Art Works Blog

Postcard from Peoria

Congressman Schock and Rocco with students at the Peoria Ballet. Photo by Jamie Bennett

Last week, I was back in Peoria, Illinois, where I made my very first Art Works tour stop back in 2009. It was an intense trip---we basically only had one full day---but it was also a reunion. I was reunited with a couple of my best friends, Kathy Chitwood of Eastlight Theatre and Suzette Boulais of ArtsPartners, and was able to continue developing my friendship with Congressman Aaron Schock from Peoria. He really gets it about the arts. He’s tied into Peoria’s arts community, and he has a real awareness of the contribution the arts have made to the economy of his city.

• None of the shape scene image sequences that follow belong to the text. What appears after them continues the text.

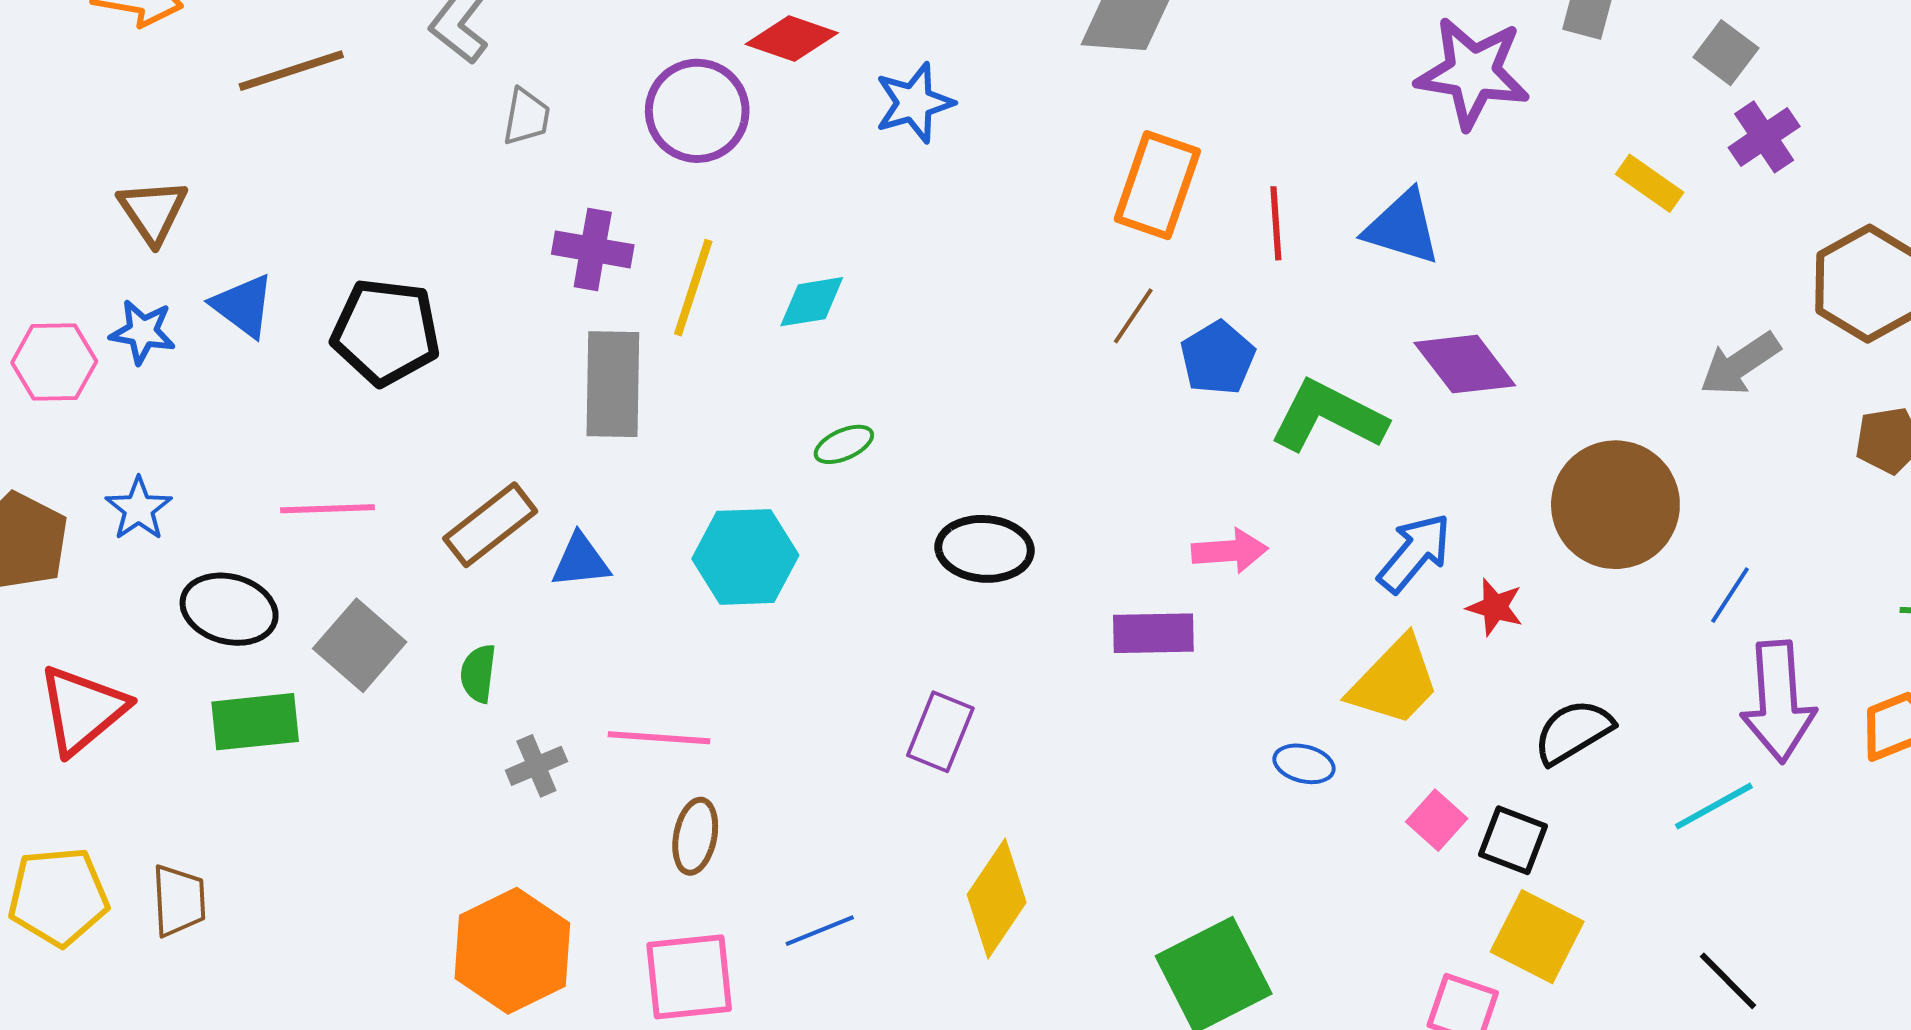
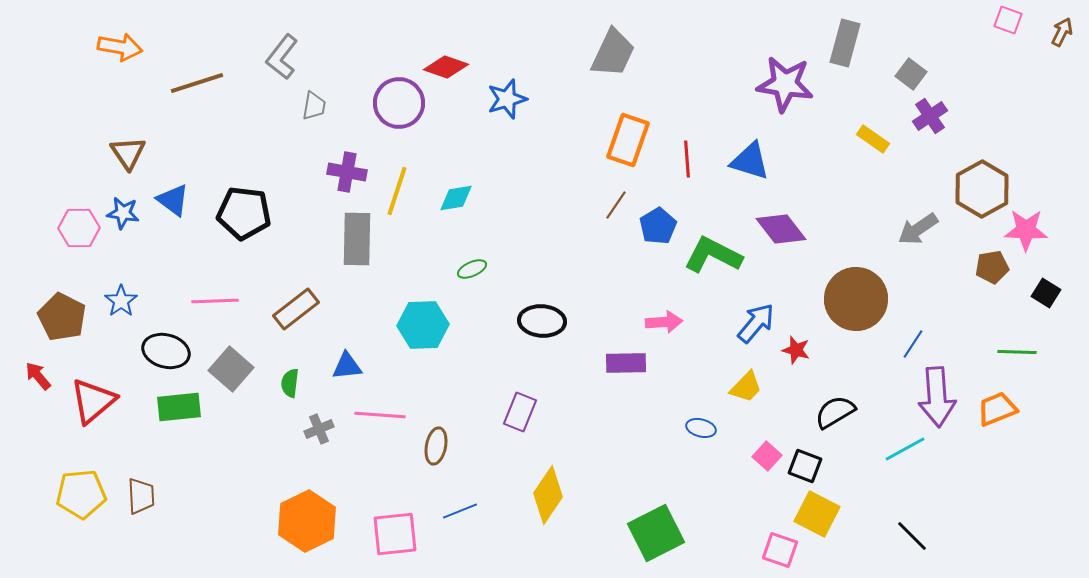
blue triangle: (581, 561) -> (347, 366), moved
yellow trapezoid: (1394, 681) -> (746, 387), size x0.7
brown ellipse: (695, 836) -> (436, 446), moved

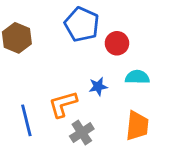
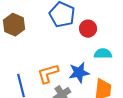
blue star: (98, 87) -> (79, 73), moved, size x1.5

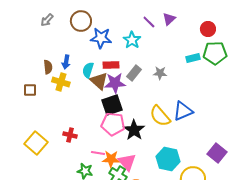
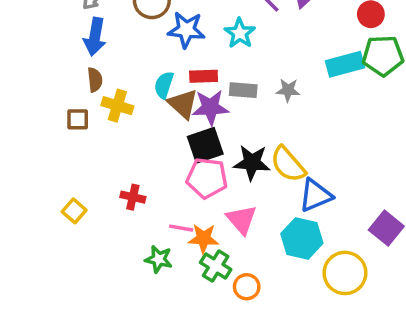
cyan rectangle: (193, 58) -> (345, 64), size x1.5
blue arrow: (66, 62) -> (95, 37), moved, size x1.5
gray rectangle: (134, 73) -> (243, 90), turned 56
brown square: (30, 90) -> (78, 119), moved
blue triangle: (183, 111) -> (316, 195), moved
black star: (134, 130) -> (252, 163), moved, turned -30
yellow square: (36, 143) -> (74, 211), size x0.6
pink triangle: (127, 162) -> (241, 219), moved

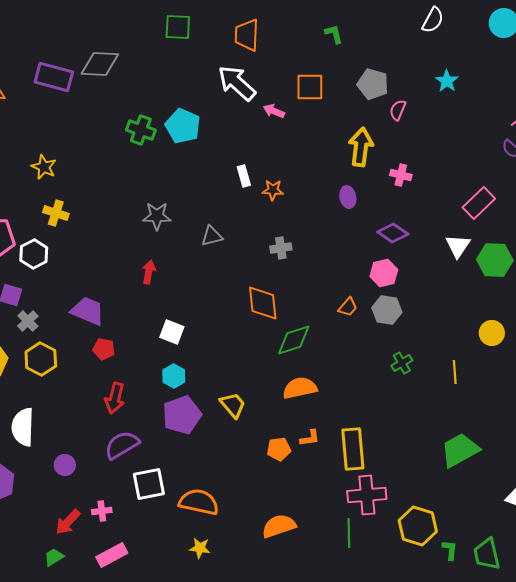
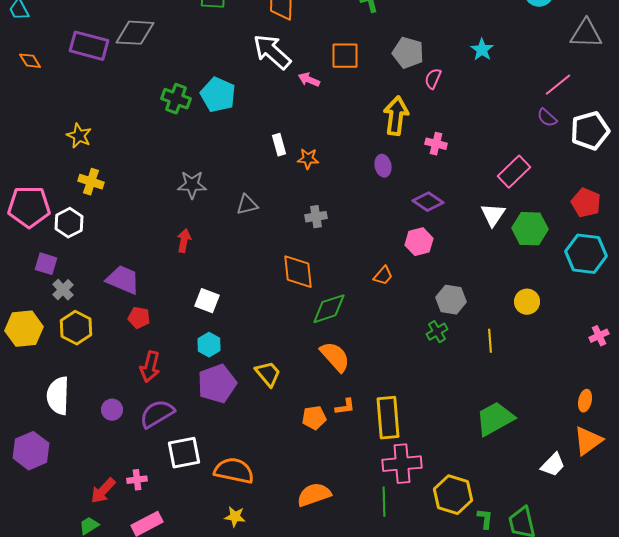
gray hexagon: (387, 310) -> (451, 300), moved
orange semicircle: (300, 388) -> (335, 357), turned 60
purple circle: (65, 465) -> (112, 410), moved

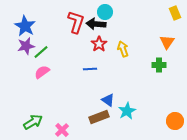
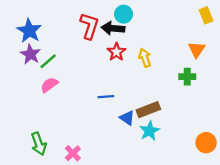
purple star: (26, 46) -> (30, 54), turned -30
blue line: (90, 69) -> (106, 97), moved
brown rectangle: (99, 117) -> (148, 110), moved
green arrow: (33, 122) -> (39, 144), turned 102

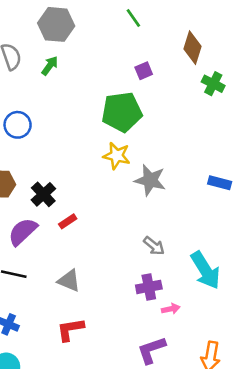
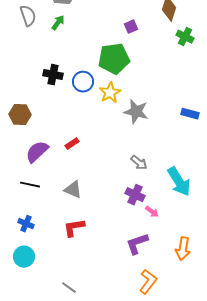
blue circle: (18, 125) -> (83, 82), moved
yellow star: (117, 156) -> (110, 93), turned 30
black cross: (43, 194) -> (53, 75), moved, turned -36
purple cross: (149, 287) -> (135, 195), turned 36
pink arrow: (171, 309) -> (152, 212), turned 48

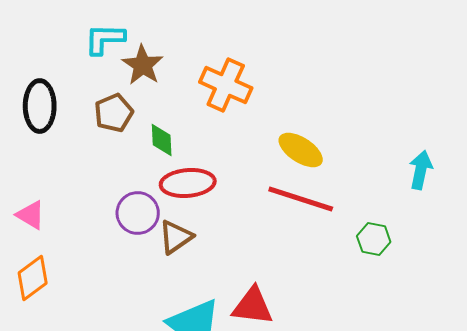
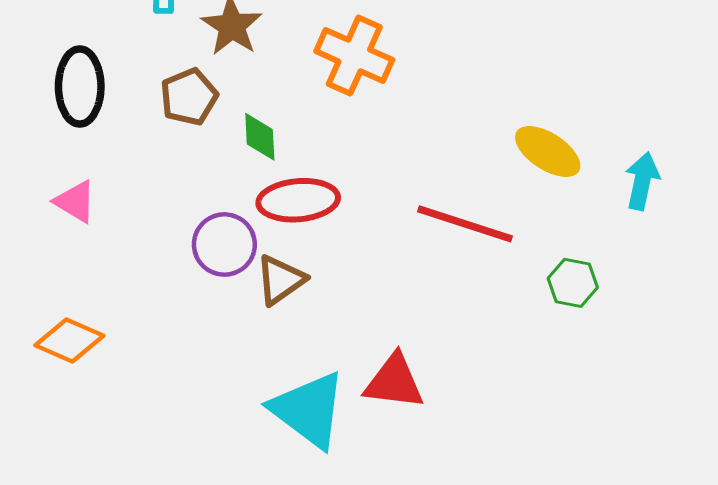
yellow ellipse: (301, 150) -> (548, 151), moved
pink triangle: (31, 215) -> (75, 202), moved
orange diamond: (33, 278) -> (69, 340), turned 60

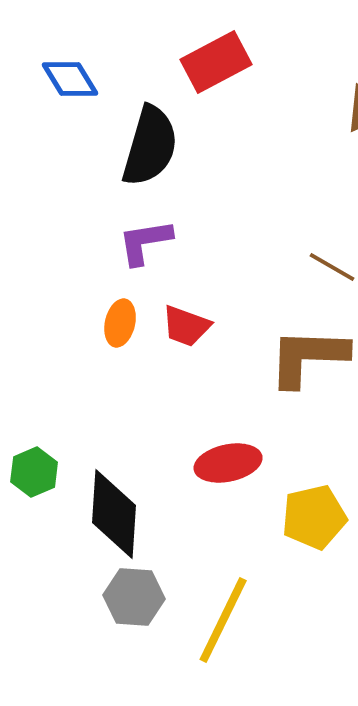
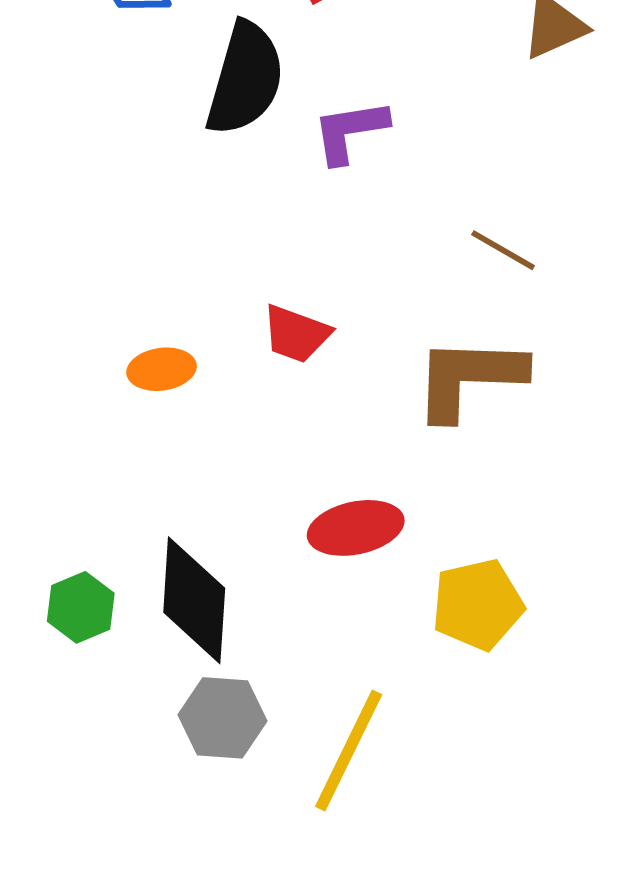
purple L-shape: (145, 242) -> (350, 131), moved
orange ellipse: (120, 323) -> (162, 369), moved, turned 69
green hexagon: (34, 472) -> (81, 607), moved

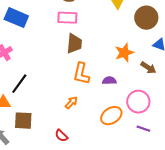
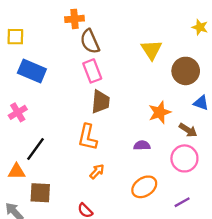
pink rectangle: (67, 18) -> (92, 71), turned 66
orange L-shape: (81, 74) -> (88, 137), moved
pink circle: (138, 102) -> (184, 158), moved
purple line: (143, 129) -> (182, 202), turned -48

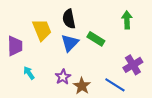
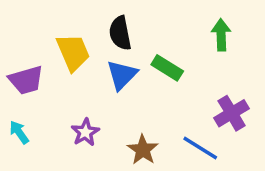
purple trapezoid: (15, 46) -> (26, 80), turned 75
cyan arrow: (29, 73) -> (19, 132), moved
purple star: (63, 77) -> (85, 132), moved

We started our very full day with a meeting at the prospective Riverfront Museum, which is currently under construction. We were given a tour of the site by Jim Richerson, president of the Lakeview Museum of Arts and Sciences. Congressman Schock joined us, as did Dave Ransburg, chairman of the Riverfront Museum’s board of directors. Dave is very dedicated to his community and very in tune to the arts, and the role the arts can play. He’s a great guy. We all put on hard hats, we went underneath the high-tech auditorium they’re building, and we walked around in the parking lot underneath. We really got a feel for how the museum is coming together. It’s an extraordinary project, and it’s really a great example of what can happen when you have total partnership and collaboration across a community. The governmental agencies, the private sector, the unions---which voted for support of a bond issue to finance part of the museum---the arts community, the patrons…they’ve all come together to make this happen. It’s very exciting to see it go up.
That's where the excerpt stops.